As histórias emocionantes se encaixam em padrões emocionais familiares. O que queremos de uma boa história é uma montanha-russa de sentimentos, não uma mera cadeia de causa e efeito. Queremos significado, não explicação. As histórias não revelam a natureza fundamental da realidade – podem ser ficção, afinal. Eles revelam o significado da experiência humana. Como contadores de histórias, estamos fazendo algo muito diferente do que somos como cientistas ou metafísicos.

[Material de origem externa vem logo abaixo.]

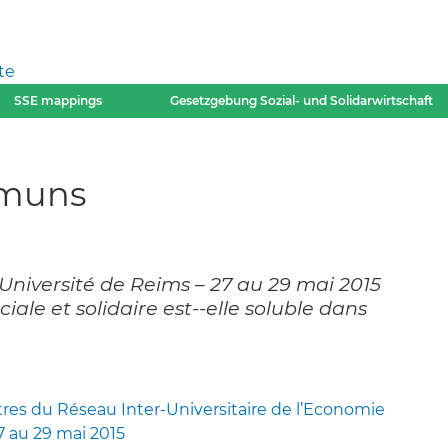
te
SSE mappings
Gesetzgebung Sozial- und Solidarwirtschaft
mmuns
iversité de Reims – 27 au 29 mai 2015
iale et solidaire est-­‐elle soluble dans
es du Réseau Inter-Universitaire de l’Economie
27 au 29 mai 2015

Talvez o naturalista e o supernaturalista estejam envolvidos em diferentes projetos. O naturalista quer dar sentido à NDE de Pam Reynolds, juntando o enigma da causa e efeito. O supernaturalista, ao contrário, quer dar sentido ao que significa NDE de Pam Reynolds. Isso requer um certo padrão de sentimentos e não é limitado pela realidade. Com a licença Shakespeare, o supernaturalista pode atrair personagens de ficção, como uma mente desencarnada.

Com certeza, isso não é o que o supernaturalista se vê como capaz. Ele não acha que a mente desencarnada é ficcional. Mas, então, sua conta está sujeita a enigmas familiares. Como conceber uma mente desencarnada? Como ele permanece idêntico a Pam (e apenas Pam) quando flutua livre de seu corpo? E como podemos entender a interação, em circunstâncias normais, com esse corpo?

Mesmo que não seja exatamente o que o supernaturalista pensou que ele estava preparado, minha sugestão tem tudo a ver com isso: permite que ele evite esses problemas bem usados. O supernaturalista pode encolher os ombros dos velhos debates metafísicos e evitar o confronto com o naturalista – que ele tenha suas explicações físicas. Eles não recebem o coração bombeando e as corridas de sangue. Uma boa história faz isso. Isso nos ajuda a dar sentido ao mundo, deixando isso sob nossa pele. Não há como negar que a história de Pam Reynolds seja um bom conto, mesmo que não seja uma prova do céu.

[Partes deste post foram adaptadas do livro do autor (com John Martin Fischer) Experiências de quase-morte: Compreender as visões da vida após a morte (Oxford University Press, junho de 2016).]